Zaki Nazar M, Deris Safaai, Illias Rosli
College of Information Technology, United Arab Emirates University, Al Ain, United Arab Emirates.
Appl Bioinformatics. 2005;4(1):45-52. doi: 10.2165/00822942-200504010-00005.
The production of biological information has become much greater than its consumption. The key issue now is how to organise and manage the huge amount of novel information to facilitate access to this useful and important biological information. One core problem in classifying biological information is the annotation of new protein sequences with structural and functional features.
This article introduces the application of string kernels in classifying protein sequences into homogeneous families. A string kernel approach used in conjunction with support vector machines has been shown to achieve good performance in text categorisation tasks. We evaluated and analysed the performance of this approach, and we present experimental results on three selected families from the SCOP (Structural Classification of Proteins) database. We then compared the overall performance of this method with the existing protein classification methods on benchmark SCOP datasets.

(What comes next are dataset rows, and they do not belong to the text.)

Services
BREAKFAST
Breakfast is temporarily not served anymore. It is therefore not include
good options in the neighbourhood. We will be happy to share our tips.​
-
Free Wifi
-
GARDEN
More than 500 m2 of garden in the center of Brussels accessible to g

According to the F1 performance measure and the rate of false positive (RFP) measure, the string kernel method performs well in classifying protein sequences. The method outperformed all the generative-based methods and is comparable with the SVM-Fisher method.

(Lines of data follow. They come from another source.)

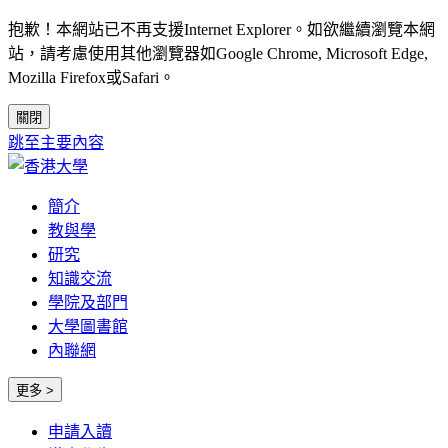
抱歉！本網站已不再支援Internet Explorer。如欲繼續瀏覽本網
站，請考慮使用其他瀏覽器如Google Chrome, Microsoft Edge,
Mozilla Firefox或Safari。
關閉
跳至主要內容
簡介
教與學
研究
知識交流
學院及部門
大學圖書館
內聯網
更多 >
申請入讀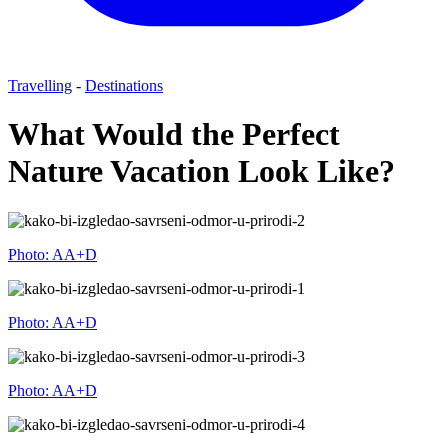
Travelling
-
Destinations
What Would the Perfect
Nature Vacation Look Like?
Photo: AA+D
Photo: AA+D
Photo: AA+D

Although the string kernel approach makes no use of prior biological knowledge, it still captures sufficient biological information to enable it to outperform some of the state-of-the-art methods.
生物信息的产生已远远超过其消耗。当前的关键问题是如何组织和管理海量的新信息,以便于获取这些有用且重要的生物信息。对生物信息进行分类的一个核心问题是用结构和功能特征对新的蛋白质序列进行注释。
本文介绍了字符串核在将蛋白质序列分类为同源家族中的应用。一种与支持向量机结合使用的字符串核方法已被证明在文本分类任务中具有良好的性能。我们评估并分析了该方法的性能,并给出了来自蛋白质结构分类(SCOP)数据库中三个选定家族的实验结果。然后,我们在基准SCOP数据集上,将该方法的整体性能与现有的蛋白质分类方法进行了比较。
根据F1性能度量和误报率(RFP)度量,字符串核方法在蛋白质序列分类中表现良好。该方法优于所有基于生成模型的方法,并且与支持向量机-费舍尔方法相当。
尽管字符串核方法未使用先验生物学知识,但它仍然捕获了足够的生物信息,使其能够优于一些当前的先进方法。